Entscheidung gefallen  

Yunus Malli spielt zukünftig für die Türkei

29.10.2015, 13:15 Uhr | dpa, sid

Yunus Malli spielt für Türkei: "Nächster Schritt in der Karriere". Der DFB hat das Tauziehen um Yunus Malli vom FSV Mainz 05 verloren.  (Quelle: imago images/Jan Hübner)

Der DFB hat das Tauziehen um Yunus Malli vom FSV Mainz 05 verloren. (Quelle: Jan Hübner/imago images)

Der deutsche U21-Nationalspieler Yunus Malli vom FSV Mainz 05 spielt nach Angaben seines Beraters und Onkels Ilhan Malli in Zukunft für die Türkei.

"Auch wenn es eine schwierige Entscheidung war, ist es der nächste Schritt in seiner Karriere", sagte Ilhan Malli im Sportmagazin "Kicker".

Auch FSV-Manager Christian Heidel bestätigte, dass Malli demnächst für die Türkei spielen wird. "Er hat das aus freien Stücken entschieden und uns mitgeteilt", sagte Heidel.

Malli: Europameister mit deutscher U17

Ein Nationenwechsel war schon länger im Gespräch, obwohl der offensive Mittelfeldspieler seit 2008 die deutsche Staatsbürgerschaft besitzt.

Malli ist in Kassel geboren, war 2009 mit dem deutschen U17-Team Europameister geworden und zuletzt bei der U21-EM in Tschechien für die DFB-Mannschaft im Einsatz.
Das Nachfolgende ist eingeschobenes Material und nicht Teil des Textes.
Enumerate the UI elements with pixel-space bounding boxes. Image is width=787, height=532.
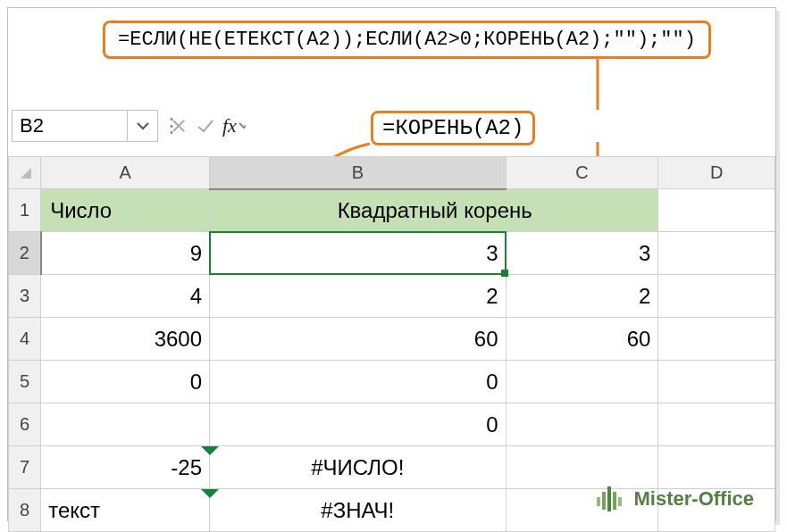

Auch in der Bundesliga lief es für Malli bislang richtig gut. In zehn Partien gelangen dem ehemaligen Gladbacher bereits sechs Tore.

Nationaltrainer Terim kann es kaum erwarten

Der 23-Jährige selbst will sich derzeit nicht zu dem Thema äußern. "Wenn alles schneller gegangen wäre, hätte ich Yunus schon für die beiden EM-Qualifikationsspiele in Tschechien und gegen Island eingeladen", sagte der türkische Nationaltrainer Faith Terim.

Zuletzt hatte sich Terim mit Malli getroffen und den Spielmacher, der alle DFB-Nachwuchsmannschaften durchlaufen hat, zu einem Wechsel aufgefordert.

Kein Kontakt zu Löw

"Terim sagte, dass er von mir als Spielertyp überzeugt ist und es begrüßen würde, wenn ich für die Türkei auflaufe - und dass er Spieler wie mich in der Mannschaft gut brauchen kann", sagte Malli der "Sport Bild".

Kontakt zu Bundestrainer Joachim Löw hatte der Mainzer nach eigenen Angaben dagegen noch nicht.